1. Currently, a wide range of drugs is being evaluated for the ability to prevent the restenosis which frequently accompanies percutaneous transluminal coronary angioplasty. Patients undergoing angioplasty are generally hypercholesterolaemic and therefore the possibility that plasma lipids may compromise the efficacy of anti-restenotic drugs must be assessed. A promising drug in several clinical trials for the prevention of restenosis is angiopeptin, an octapeptide analogue of somatostatin that possesses a highly lipophilic terminal.
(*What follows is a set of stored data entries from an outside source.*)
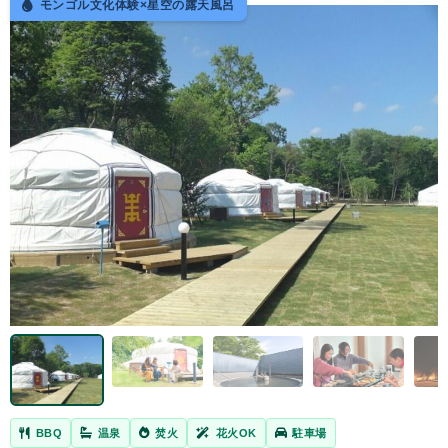
モンゴル文化体験×星空の露天風呂
BBQ
温泉
焚火
花火OK
駐車場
2. The effect of angiopeptin on myointimal hyperplasia was studied in a rabbit model of arterial balloon catheter injury where the rabbits were made hypercholesterolaemic by a 0.5% cholesterol diet. The degree of subsequent myointimal thickening was measured by morphometry.
3. Angiopeptin (20 μg day−1 kg−1) significantly inhibited myointimal thickening by an average of 47% in the infrarenal aorta and both the common and external iliac arteries in the presence of elevated plasma lipids concentrations. Low dose angiopeptin (2 μg day−1 kg−1) significantly inhibited myointimal thickening in the external iliac artery but not in the other two vessels.
4. Angiopeptin treatment (20 μg day−1 kg−1) did not significantly modify the plasma cholesterol, very-low-density lipoprotein, intermediate-sized low-density lipoprotein, low-density lipoprotein and high-density lipoprotein concentrations that were elevated by the 0.5% cholesterol diet.
5. We conclude that the inhibitory effect of angiopeptin is largely unaffected by elevated plasma lipid concentrations and that this drug did not modify plasma lipid concentrations in rabbits.